In some cases, a combination of matching properties may suggest a match when there shouldn’t be one. Consider two relatives living together. When matched, two Person records have the same family name, same street address, city, and zip code. That might be enough points to trigger a match even though the two given names differ.

The reduce element gives a way to back off the scores in such cases. The algorithm-ref/algorithmRef must match the name of an algorithm element under algorithms. The weight attribute will be subtracted from the score if the algorithm matches.

Standard Reduction

To use the standard reduction algorithm, add XML or JSON to your match options like the following, assuming you have configured properties called “last-name” and “addr1”. The specified weight reduction will be applied if the listed properties all match.

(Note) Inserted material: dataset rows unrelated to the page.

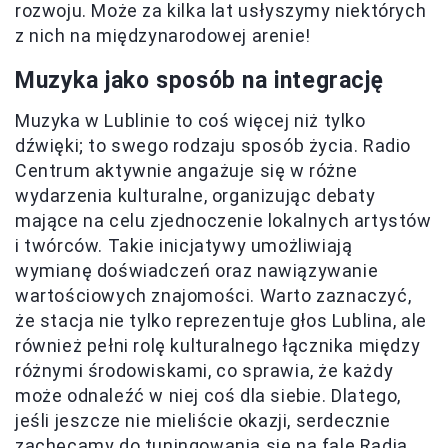
rozwoju. Może za kilka lat usłyszymy niektórych
z nich na międzynarodowej arenie!
Muzyka jako sposób na integrację
Muzyka w Lublinie to coś więcej niż tylko
dźwięki; to swego rodzaju sposób życia. Radio
Centrum aktywnie angażuje się w różne
wydarzenia kulturalne, organizując debaty
mające na celu zjednoczenie lokalnych artystów
i twórców. Takie inicjatywy umożliwiają
wymianę doświadczeń oraz nawiązywanie
wartościowych znajomości. Warto zaznaczyć,
że stacja nie tylko reprezentuje głos Lublina, ale
również pełni rolę kulturalnego łącznika między
różnymi środowiskami, co sprawia, że każdy
może odnaleźć w niej coś dla siebie. Dlatego,
jeśli jeszcze nie mieliście okazji, serdecznie
zachęcamy do tuningowania się na fale Radia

Note that this algorithm requires that the match function calculates a list of which matches were scored. This feature is optional when calling match functions directly and disabled when calling match-and-merge.

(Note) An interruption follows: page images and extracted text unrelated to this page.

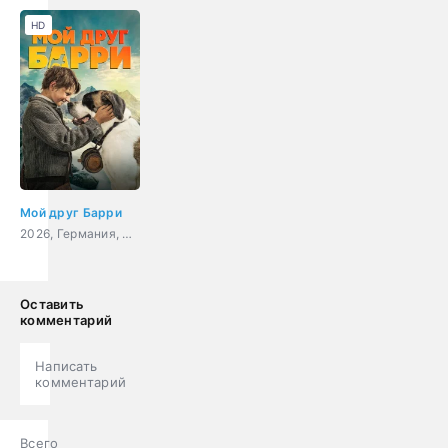
HD
Мой друг Барри
2026, Германия, Швейцария, семейный
Оставить
комментарий
Написать
комментарий
Всего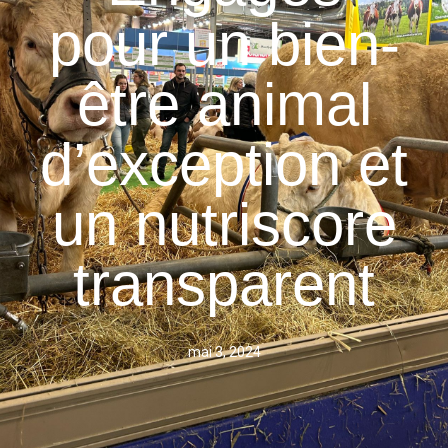
pour un bien-
être animal
d’exception et
un nutriscore
transparent
mai 3, 2024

<options xmlns="http://marklogic.com/smart-mastering/matcher">
  <algorithms>
    <algorithm name="std-reduce" function="standard-reduction"/>
  </algorithms>
  <scoring>
    <reduce algorithm-ref="std-reduce" weight="4">
      <all-match>
        <property>last-name</property>
        <property>addr1</property>
      </all-match>
    </reduce>
  </scoring>
</options>
{
  "options": {
    "algorithms": {
      "algorithm": [
        { "name": "std-reduce", "function": "standard-reduction" },
      ]
    },
    "scoring": {
      "reduce": [
        {
          "algorithmRef": "std-reduce",
          "weight": "4",
          "allMatch": { "property": ["last-name", "addr1"] }
        }
      ]
    }
  }
}